The data reported here indicate that the main difference between Pep-1 and Pep-1-K is in their relative affinities towards bacterial membranes: Pep-1-K binds to anionic bilayers more strongly, due to its higher cationic charge, and this appears to be the main reason for its strong bactericidal activity. This conclusion is in agreement with the correlation recently shown between water-membrane partition constants and MIC values of AMPs [87]. In the “carpet” model of peptide-induced membrane perturbation, AMPs need to reach a threshold of membrane-bound peptide concentration before they can cause the formation of defects or pores resulting in membrane leakage [119]. Therefore, it is evident that the higher the peptide affinity towards bacterial membranes, the lower is the concentration needed to reach this threshold. The reported data are consistent with a “carpet” model of membrane perturbation by Pep-1-K: it binds to the membrane surface, and perturbs the order of the bilayer. This leads to the leakage of ions, but not of larger molecules, at least in the concentration range investigated.

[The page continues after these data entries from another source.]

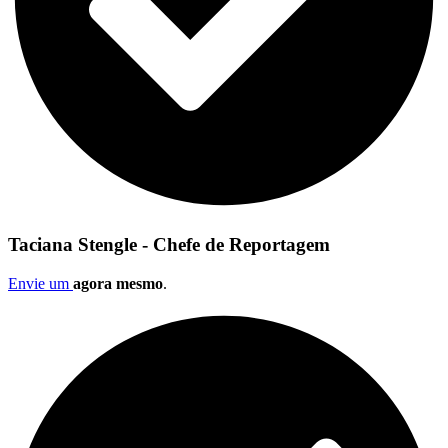
Taciana Stengle - Chefe de Reportagem
Envie um
agora mesmo
.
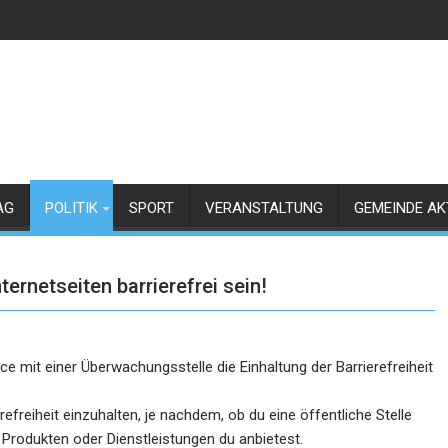
AG
POLITIK
SPORT
VERANSTALTUNG
GEMEINDE AK
nternetseiten barrierefrei sein!
e mit einer Überwachungsstelle die Einhaltung der Barrierefreiheit
erefreiheit einzuhalten, je nachdem, ob du eine öffentliche Stelle
 Produkten oder Dienstleistungen du anbietest.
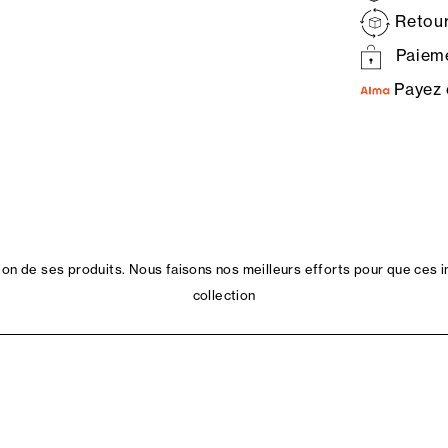
Retour
Paieme
Payez 
n de ses produits. Nous faisons nos meilleurs efforts pour que ces i
collection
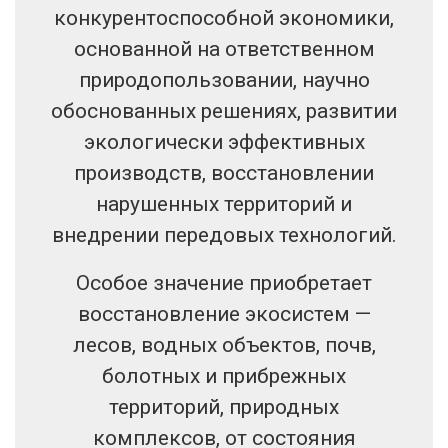
конкурентоспособной экономики,
основанной на ответственном
природопользовании, научно
обоснованных решениях, развитии
экологически эффективных
производств, восстановлении
нарушенных территорий и
внедрении передовых технологий.
Особое значение приобретает
восстановление экосистем —
лесов, водных объектов, почв,
болотных и прибрежных
территорий, природных
комплексов, от состояния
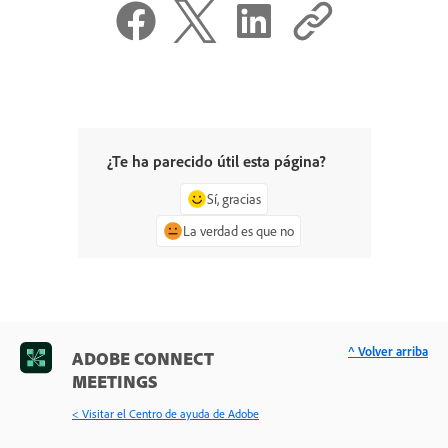
¿Te ha parecido útil esta página?
Sí, gracias
La verdad es que no
^ Volver arriba
ADOBE CONNECT
MEETINGS
< Visitar el Centro de ayuda de Adobe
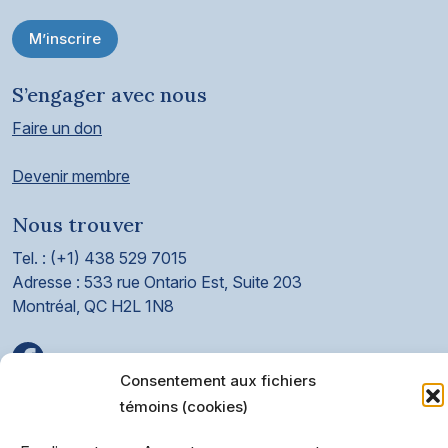
M’inscrire
S’engager avec nous
Faire un don
Devenir membre
Nous trouver
Tel. : (+1) 438 529 7015
Adresse : 533 rue Ontario Est, Suite 203
Montréal, QC H2L 1N8
Consentement aux fichiers
témoins (cookies)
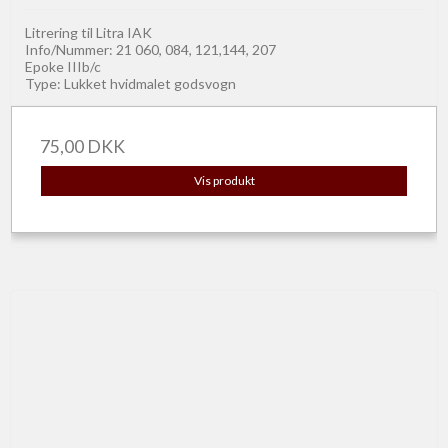
Litrering til Litra IAK
Info/Nummer: 21 060, 084, 121,144, 207
Epoke IIIb/c
Type: Lukket hvidmalet godsvogn
75,00 DKK
Vis produkt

Apparently the change in membrane affinity caused by the Glu to Lys substitutions in Pep-1-K, while increasing its membrane-perturbing activity, does not inhibit its cell-penetrating properties. This is not surprising, since also the high translocation efficiency of Pep-1 itself has been shown to be linked to its strong affinity towards cellular membranes [53].

In conclusion, the example of Pep-1 and Pep-1-K clearly illustrates that cell-penetrating and antimicrobial peptides are not two separate classes, since subtle modifications can determine which of the two activities predominates.